California has been a hotbed of sports betting discourse this month. The state Senate is moving its own referendum through Sacramento, and it should be on the Appropriations Committee agenda for a vote on Thursday. The tribes are vehemently opposed to the legislative proposal and have voiced their concerns at several hearings.
And Monday, state lawmakers and the governor must approve a 2020-21 budget. The sides are at odds over multiple issues, but if the legislative budget is approved, it could include a mention of sports betting revenue.
The tribes were the first to make a move toward legal sports betting when in November the coalition got approval to gather signatures for the ballot initiative on Jan. 20. The one-page initiative reads, in part:
AUTHORIZES NEW TYPES OF GAMBLING. INITIATIVE CONSTITUTIONAL AND STATUTORY AMENDMENT. Allows federally recognized Native American tribes to operate roulette, dice games, and sports wagering on tribal lands, subject to compacts negotiated by the Governor and ratified by the Legislature. Beginning in 2022, allows on-site sports wagering at only privately operated horse-racing tracks in four specified counties for persons 21 years or older. Imposes 10% tax on sports-wagering profits at horse-racing tracks; directs
portion of revenues to enforcement and problem-gambling programs. Prohibits marketing of sports wagering to persons under 21.
Millions spent on signatures already
The tribes contend they spent $7 million to gather signatures so far and are entitled to an extension of the deadline in order to finish collecting them.
“The will of almost one million voters who signed the Initiative petition will have been frustrated,” lawyers for the coalition wrote in the lawsuit. They also request an expedited reply.
The coalition, which includes representatives from the Agua Caliente Band of Luiseno Indians, Barona Band of Mission Indians, Pechanga Band of Luiseno Indians, and the Yocha Dehe Wintun Nation, contends it would have been finished collecting signatures by the end of April had COVID-19 not interfered. It was collecting an average of 100,000-120,000 signatures per week.
The tribes had collected 25% of needed signatures, which were certified by the state, by February. As of June 15, the initiative was one of 29 proposed listed as “active” on the state attorney general’s website. According to the site, no referendums have been approved for the November ballot.

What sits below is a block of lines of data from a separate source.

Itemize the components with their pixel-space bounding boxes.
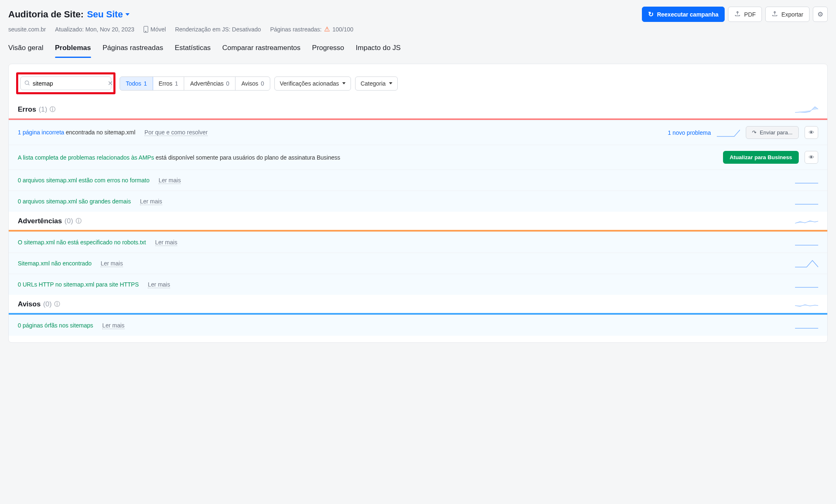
domain-text: seusite.com.br: [8, 26, 46, 33]
issue-row: Sitemap.xml não encontrado Ler mais: [9, 253, 827, 274]
project-name: Seu Site: [87, 9, 123, 20]
info-icon[interactable]: ⓘ: [50, 106, 55, 113]
chevron-down-icon: [389, 82, 392, 84]
svg-point-0: [25, 81, 29, 84]
mobile-icon: [144, 26, 148, 33]
triggered-checks-dropdown[interactable]: Verificações acionadas: [274, 76, 351, 91]
category-dropdown[interactable]: Categoria: [355, 76, 398, 91]
filter-row: ✕ Todos 1 Erros 1 Advertências 0 Avisos: [9, 70, 827, 100]
segment-errors[interactable]: Erros 1: [153, 77, 184, 90]
row-sparkline: [795, 280, 818, 289]
read-more-link[interactable]: Ler mais: [148, 281, 170, 288]
issue-row: 0 arquivos sitemap.xml estão com erros n…: [9, 170, 827, 191]
search-icon: [24, 80, 30, 87]
export-button[interactable]: Exportar: [765, 7, 810, 22]
notices-sparkline: [795, 300, 818, 309]
chevron-down-icon: [125, 13, 130, 16]
segment-notices[interactable]: Avisos 0: [235, 77, 270, 90]
read-more-link[interactable]: Ler mais: [102, 322, 125, 329]
read-more-link[interactable]: Ler mais: [101, 260, 123, 267]
eye-icon: 👁: [809, 154, 814, 160]
upload-icon: [771, 10, 778, 18]
tab-statistics[interactable]: Estatísticas: [175, 41, 211, 58]
issue-link[interactable]: 1 página incorreta: [18, 129, 64, 136]
search-input[interactable]: [33, 80, 105, 87]
issue-row: A lista completa de problemas relacionad…: [9, 145, 827, 170]
section-header-warnings: Advertências (0) ⓘ: [9, 212, 827, 230]
section-errors-count: (1): [38, 105, 47, 114]
errors-sparkline: [795, 105, 818, 114]
hide-issue-button[interactable]: 👁: [805, 126, 818, 139]
row-sparkline: [795, 321, 818, 330]
issue-row: O sitemap.xml não está especificado no r…: [9, 232, 827, 253]
info-icon[interactable]: ⓘ: [54, 301, 60, 308]
why-how-link[interactable]: Por que e como resolver: [144, 129, 208, 136]
issues-panel: ✕ Todos 1 Erros 1 Advertências 0 Avisos: [8, 64, 828, 343]
row-sparkline: [717, 128, 740, 137]
rerun-campaign-button[interactable]: Reexecutar campanha: [642, 7, 725, 22]
issue-link[interactable]: O sitemap.xml não está especificado no r…: [18, 239, 146, 246]
tab-js-impact[interactable]: Impacto do JS: [356, 41, 401, 58]
search-input-wrap: ✕: [20, 76, 111, 90]
gear-icon: [817, 10, 823, 18]
upgrade-business-button[interactable]: Atualizar para Business: [723, 151, 799, 164]
issue-row: 0 arquivos sitemap.xml são grandes demai…: [9, 191, 827, 212]
new-problem-link[interactable]: 1 novo problema: [668, 129, 711, 136]
issue-link[interactable]: 0 páginas órfãs nos sitemaps: [18, 322, 93, 329]
section-errors-title: Erros: [18, 105, 36, 114]
tab-issues[interactable]: Problemas: [55, 41, 91, 58]
read-more-link[interactable]: Ler mais: [140, 198, 162, 205]
main-tabs: Visão geral Problemas Páginas rastreadas…: [8, 41, 828, 58]
tab-crawled-pages[interactable]: Páginas rastreadas: [103, 41, 163, 58]
issue-text: encontrada no sitemap.xml: [64, 129, 135, 136]
upload-icon: [734, 10, 741, 18]
section-warnings-title: Advertências: [18, 217, 62, 225]
issue-link[interactable]: Sitemap.xml não encontrado: [18, 260, 91, 267]
eye-icon: 👁: [809, 129, 814, 136]
issue-row: 0 páginas órfãs nos sitemaps Ler mais: [9, 315, 827, 336]
section-warnings-count: (0): [65, 217, 73, 225]
row-sparkline: [795, 176, 818, 185]
send-to-button[interactable]: ↷ Enviar para...: [746, 126, 799, 139]
section-notices-title: Avisos: [18, 300, 41, 308]
segment-all[interactable]: Todos 1: [120, 76, 153, 91]
warnings-sparkline: [795, 217, 818, 226]
tab-progress[interactable]: Progresso: [312, 41, 344, 58]
updated-text: Atualizado: Mon, Nov 20, 2023: [55, 26, 134, 33]
issue-row: 0 URLs HTTP no sitemap.xml para site HTT…: [9, 274, 827, 295]
page-title: Auditoria de Site:: [8, 9, 84, 20]
device-indicator: Móvel: [144, 26, 166, 33]
row-sparkline: [795, 238, 818, 247]
share-arrow-icon: ↷: [752, 129, 757, 136]
clear-search-icon[interactable]: ✕: [108, 79, 113, 87]
read-more-link[interactable]: Ler mais: [159, 177, 181, 184]
filter-segments: Todos 1 Erros 1 Advertências 0 Avisos 0: [120, 76, 270, 91]
header: Auditoria de Site: Seu Site Reexecutar c…: [8, 7, 828, 22]
section-notices-count: (0): [43, 300, 52, 308]
chevron-down-icon: [342, 82, 346, 84]
row-sparkline: [795, 197, 818, 206]
issue-link[interactable]: A lista completa de problemas relacionad…: [18, 154, 154, 161]
tab-compare-crawls[interactable]: Comparar rastreamentos: [222, 41, 300, 58]
pdf-button[interactable]: PDF: [728, 7, 762, 22]
section-header-errors: Erros (1) ⓘ: [9, 100, 827, 118]
info-icon[interactable]: ⓘ: [76, 217, 82, 225]
tab-overview[interactable]: Visão geral: [8, 41, 43, 58]
segment-warnings[interactable]: Advertências 0: [184, 77, 235, 90]
warning-triangle-icon: ⚠: [324, 25, 330, 33]
js-render-text: Renderização em JS: Desativado: [175, 26, 261, 33]
refresh-icon: [648, 10, 653, 18]
settings-button[interactable]: [813, 7, 828, 22]
issue-link[interactable]: 0 URLs HTTP no sitemap.xml para site HTT…: [18, 281, 139, 288]
hide-issue-button[interactable]: 👁: [805, 151, 818, 164]
issue-link[interactable]: 0 arquivos sitemap.xml estão com erros n…: [18, 177, 149, 184]
row-sparkline: [795, 259, 818, 268]
section-header-notices: Avisos (0) ⓘ: [9, 295, 827, 313]
project-dropdown[interactable]: Seu Site: [87, 9, 130, 20]
issue-link[interactable]: 0 arquivos sitemap.xml são grandes demai…: [18, 198, 131, 205]
subheader: seusite.com.br Atualizado: Mon, Nov 20, …: [8, 25, 828, 33]
issue-row: 1 página incorreta encontrada no sitemap…: [9, 120, 827, 145]
crawled-pages: Páginas rastreadas: ⚠ 100/100: [270, 25, 353, 33]
read-more-link[interactable]: Ler mais: [155, 239, 178, 246]
issue-text: está disponível somente para usuários do…: [154, 154, 340, 161]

As the tribes await an answer on whether or not they can collect more signatures, Sen. Bill Dodd and Rep. Adam Gray are pushing their own version of sports betting through the state legislature.
Tribal proposal vs. legislative proposal
The key differences between what the tribes want and the lawmakers want are:
- Tribes want on-site sports betting only; lawmakers want to extend that to mobile/online sports betting;
- The tribal referendum does not include a tax rate for Indian sportsbooks, but would impose a 10% tax on retail sports betting at horse racetracks; lawmakers included a workaround, requiring tribes to contract with commercial operators, who would be taxed at 10-15% of gross gaming revenue;
- Tribes do not require use of “official league data”; the legislative bill does;
- Tribes believe card rooms operate illegally in the state and the referendum allows for “private lawsuits to enforce” state gambling laws and protect their gaming exclusivity; the lawmaker version would put an end to the lawsuits and allow card rooms to continue to operate in the current fashion.
“While tribes like Yocha Dehe Wintun Nation support sports betting in California, tribal leaders are not willing to sacrifice the good-will of their guests and neighbors in order to get it.” https://t.co/F2o3uP6FJA
— Victor Rocha (@VictorRocha1) June 5, 2020
Both referendums would also allow for sports betting at four horse racetracks and promise more money flowing into state coffers, though the estimates are wildly different — the fiscal note on the proposed tribal referendum suggests the state could bring in “tens of millions” of dollars. On the flip side, lawmakers have suggested that their version of sports betting could bring in $500 million tax revenue annually.
A complete legislative fiscal analysis is not yet available, but according to the initial version, it will cost approximately $500,000 just to get an initiative on the ballot.